RT Journal Article
SR Electronic
T1 Metabolism of chloronitrobenzenes by isolated rat hepatocytes.
JF Drug Metabolism and Disposition
JO Drug Metab Dispos
FD American Society for Pharmacology and Experimental Therapeutics
SP 5
OP 9
VO 18
IS 1
A1 D E Rickert
A1 S D Held
YR 1990
UL http://dmd.aspetjournals.org/content/18/1/5.abstract
AB The metabolism of radiolabeled monochloronitrobenzene isomers was compared in isolated hepatocytes and hepatic subcellular fractions from male Fischer-344 rats. 2-Chloronitrobenezene was converted by isolated hepatocytes to 2-chloroaniline, 2-chloroaniline-N-glucuronide, and S-(2-nitrophenyl)glutathione in approximately equal quantities (13-19% of the added substrate in 90 min). The major metabolite formed from 3-chloronitrobenzene by isolated hepatocytes was 3-chloroaniline (31% of the added substrate in 90 min). Smaller amounts of 3-chloroaniline-N-glucuronide and 3-chloroacetanilide were formed (7 and 17% of the added 3-chloronitrobenzene, respectively, in 90 min). 4-Chloronitrobenzene was metabolized to 4-chloroacetanilide, 4-chloroaniline, and S-(4-nitrophenyl)glutathione in approximately equal amounts (10-15% of the added substrate in 90 min).
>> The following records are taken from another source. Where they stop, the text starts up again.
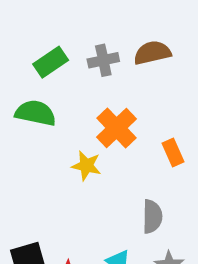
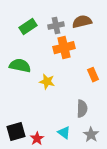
green semicircle: (36, 113) -> (20, 66), moved
orange cross: (117, 128) -> (64, 48), moved, turned 30

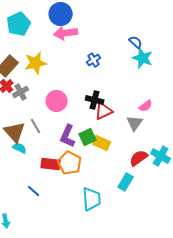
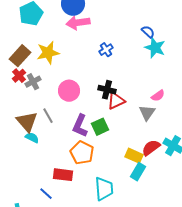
yellow rectangle: (102, 143) -> (134, 156), moved
red rectangle: (51, 164) -> (63, 175), moved
blue line: (34, 191) -> (46, 194), moved

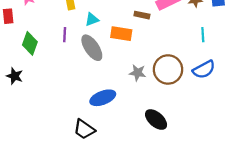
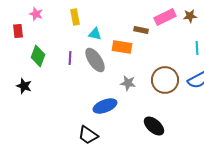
cyan triangle: (92, 19) -> (95, 34), turned 32
purple line: (65, 35) -> (70, 58), moved
gray star: (138, 73) -> (128, 83), moved

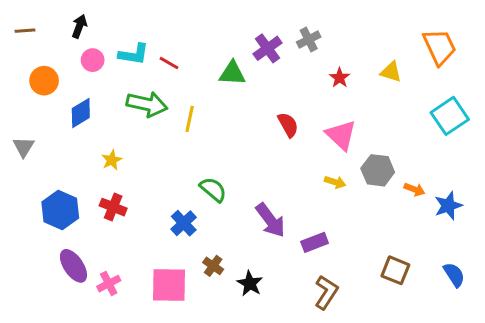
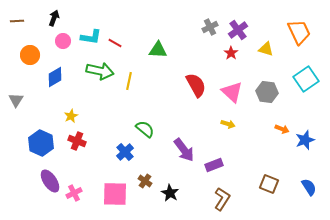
purple cross: (267, 48) -> (238, 30), moved
red semicircle: (288, 125) -> (196, 85), size x1.4
yellow star: (112, 160) -> (71, 116), moved
gray hexagon: (378, 170) -> (267, 92), moved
Studies with hepatic microsomes showed that reduction of the chloronitrobenzenes to chloroanilines was inhibited by SKF 525-A, metyrapone, and carbon monoxide, suggesting that cytochrome P-450 played a role in the reaction. Thus, the major difference in the in vitro hepatic metabolism of the three isomers of chloronitrobenzene is the failure of 3-chloronitrobenzene to be converted to a glutathione conjugate.